13. (1) A person that has obtained a tax
credit cost certification from the Department of Environmental Quality under
section 16 of this 2007 Act may transfer the cost certification to a personal
income or corporate income or excise taxpayer in exchange for consideration
from the taxpayer.
(2) In order for a credit under section 12
of this 2007 Act to be claimed by a person that does not own the repowered or
retrofitted engine that qualifies for the credit, the person that received the
tax credit cost certification and the taxpayer that will claim the credit must
jointly file a cost certification transfer notice with the Department of
Revenue to transfer the cost certification to the taxpayer. The transfer notice
shall be on a form prescribed by the department and shall contain any
information required by the department.
(3) The cost certification transfer notice
shall be filed with the Department of Revenue prior to the first tax year for
which a credit will be claimed under section 12 of this 2007 Act. A transfer is
not allowed under this section if the transferor has claimed any portion of the
credit allowed under section 12 of this 2007 Act. [2007 c.855 §13]
Sec.
14. Sections 12 and 13, chapter 855, Oregon
Laws 2007, apply to diesel engine repower and retrofit tax credit cost
certifications issued in tax years beginning on or after January 1, 2008, and
before January 1, 2012. [2007 c.855 §14; 2009 c.865 §67d; 2009 c.913 §8]
315.357
Time limit applicable to energy conservation tax credit.
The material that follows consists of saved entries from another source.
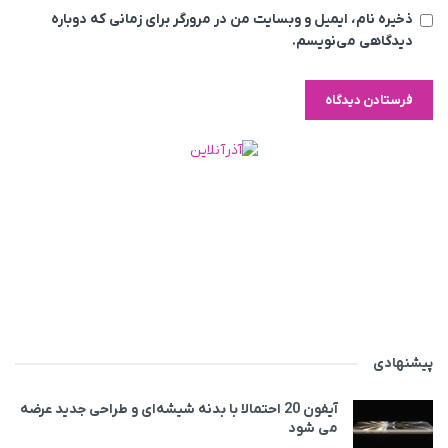
ذخیره نام، ایمیل و وبسایت من در مرورگر برای زمانی که دوباره
دیدگاهی می‌نویسم.
پیشنهادی
آیفون 20 احتمالا با بدنه شیشه‌ای و طراحی جدید عرضه
می‌ شود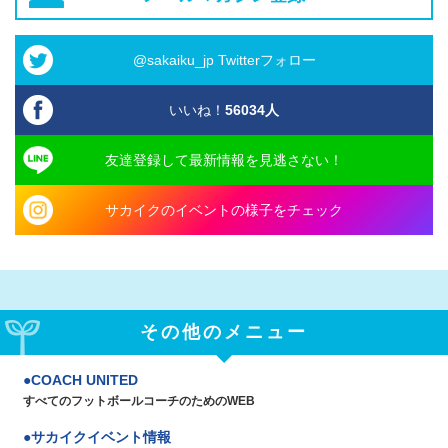
@sakaiku_jp Twitterフォロー
いいね！
56034
人
友達登録して最新情報を見逃さない！
サカイクのイベントの様子をチェック
その他のメニュー
COACH UNITED
すべてのフットボールコーチのためのWEB
サカイクイベント情報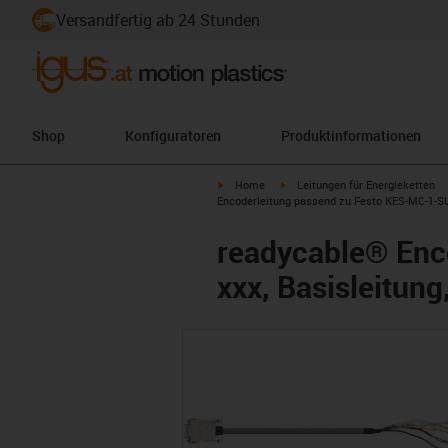
Versandfertig ab 24 Stunden
Shop
Konfiguratoren
Produktinformationen
igus-icon-arrow-right
igus-icon-arrow-right
Home
Leitungen für Energieketten
Encoderleitung passend zu Festo KES-MC-1-SUB
readycable® Enc
xxx, Basisleitung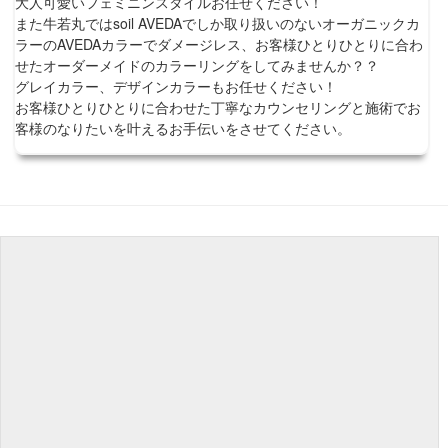
大人可愛いフェミニンスタイルお任せください！
また牛若丸ではsoil AVEDAでしか取り扱いのないオーガニックカ
ラーのAVEDAカラーでダメージレス、お客様ひとりひとりに合わ
せたオーダーメイドのカラーリングをしてみませんか？？
グレイカラー、デザインカラーもお任せください！
お客様ひとりひとりに合わせた丁寧なカウンセリングと施術でお
客様のなりたいを叶えるお手伝いをさせてください。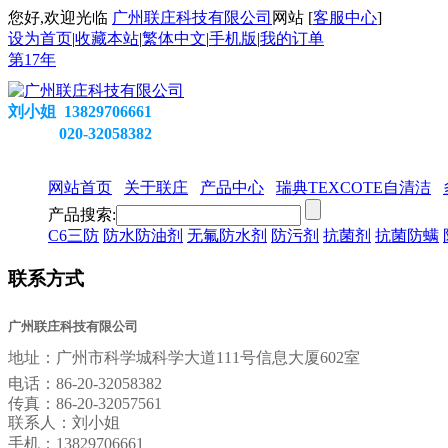
您好,欢迎光临
广州联庄科技有限公司
网站 [
客服中心
]
设为首页
|
收藏本站
|
繁体中文
|
手机版
|
我的订单
第
17
年
刘小姐 13829706661
020-32058382
网站首页
关于联庄
产品中心
瑞典TEXCOTE自清洁
产品搜索:
C6三防
防水防油剂
无氟防水剂
防污剂
抗菌剂
抗菌防螨
联系方式
广州联庄科技有限公司
地址：
广州市科学城科学大道111号信息大厦602室
电话：
86-20-32058382
传真：
86-20-32057561
联系人：刘小姐
手机：13829706661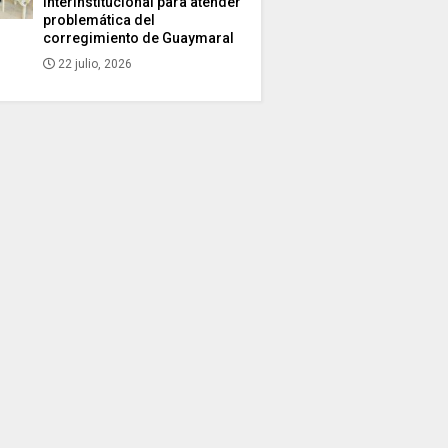
interinstitucional para atender
problemática del
corregimiento de Guaymaral
22 julio, 2026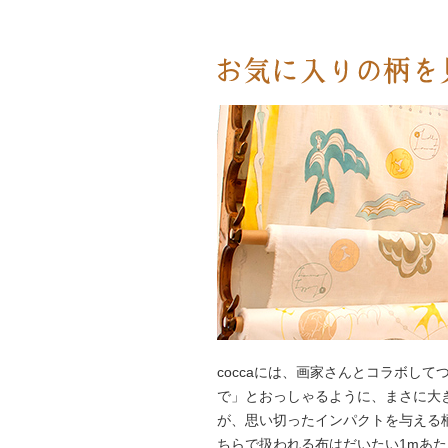
coccaには、画家さんとコラボし
で」とおっしゃるように、まさに大
が、思い切ったインパクトを与える
ちらで扱われる布はだいたい1mあたり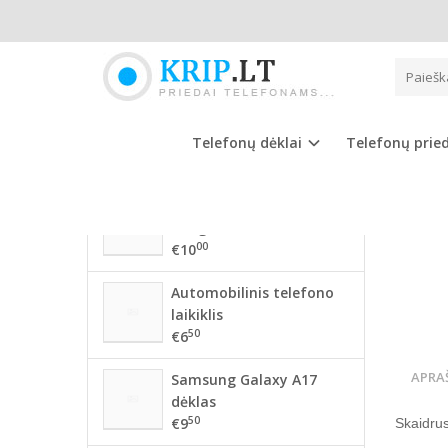
Pagrindinis
NAUJAUSIOS PREKĖS
HUAW
56 mm BMW ratlankių
dangteliai
Telefonų dėklai
Telefonų prie
00
€10
68mm BMW ratlankių
dangteliai
00
€10
Automobilinis telefono
laikiklis
50
€6
APRA
Samsung Galaxy A17
dėklas
50
€9
Skaidrus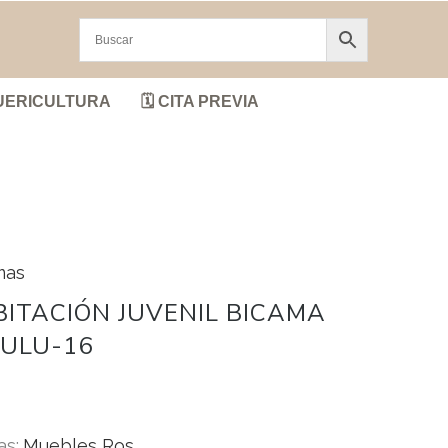
UERICULTURA
🗓️ CITA PREVIA
mas
ITACIÓN JUVENIL BICAMA
ULU-16
as:
Muebles Ros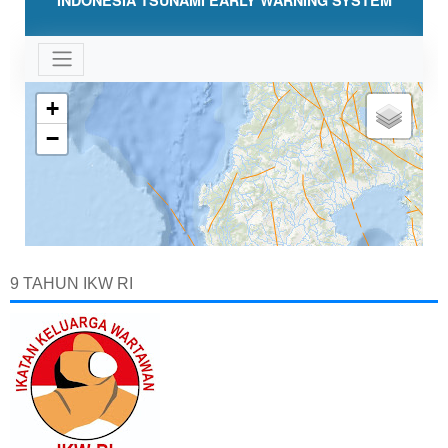
9 TAHUN IKW RI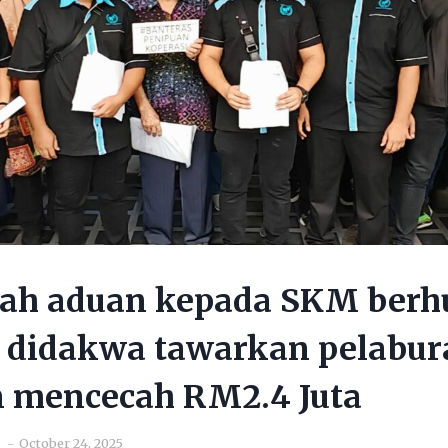
ah aduan kepada SKM berh
 didakwa tawarkan pelabur
n mencecah RM2.4 Juta
October 24, 2025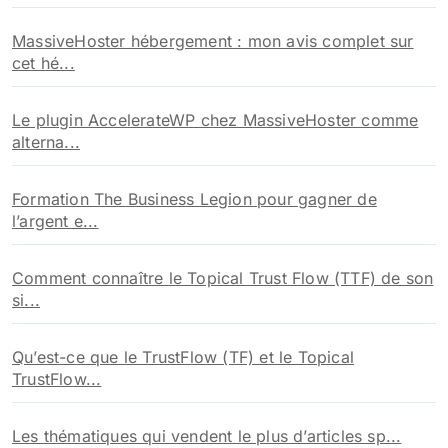
MassiveHoster hébergement : mon avis complet sur
cet hé...
Le plugin AccelerateWP chez MassiveHoster comme
alterna...
Formation The Business Legion pour gagner de
l’argent e...
Comment connaître le Topical Trust Flow (TTF) de son
si...
Qu’est-ce que le TrustFlow (TF) et le Topical
TrustFlow...
Les thématiques qui vendent le plus d’articles sp...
For a facility other than a renewable energy resource equipment manufacturing
facility, a taxpayer may not be allowed a credit under ORS 315.354 unless the
taxpayer:
(1) Files an application for preliminary
certification under ORS 469B.145 on or before April 15, 2011;
(2) Receives preliminary certification
under ORS 469B.157 before July 1, 2011; and
(3) Receives final certification under ORS
469B.161 before January 1, 2013, or has demonstrated, to the State Department
of Energy, evidence of beginning construction before April 15, 2011. [2007
c.843 §24; 2009 c.913 §15; 2010 c.76 §5; 2011 c.474 §24; 2011 c.730 §1]
315.360
[Amended by 1953 c.132 §3; repealed by 1965 c.26 §6]
315.365
[Repealed by 1965 c.26 §6]
315.455
[Repealed by 1965 c.26 §6]
315.460
[Repealed by 1965 c.26 §6]
315.465
Biofuels and fuel blends. (1) As used in this section and
ORS 315.469:
(a) “Alternative fuel vehicle” means a
motor vehicle that can operate on a fuel blend.
(b) “Biodiesel” has the meaning given that
term in ORS 646.905.
(c) “Biomass” has the meaning given that
term in ORS 315.141.
(d) “Bone dry ton” means matter that is
dried to less than one percent moisture content and that weighs 2,000 pounds.
(e) “Fuel blend” means diesel fuel of
blends equal to or exceeding 99 percent biodiesel or gasoline of a blend equal
to or exceeding 85 percent methanol or ethanol.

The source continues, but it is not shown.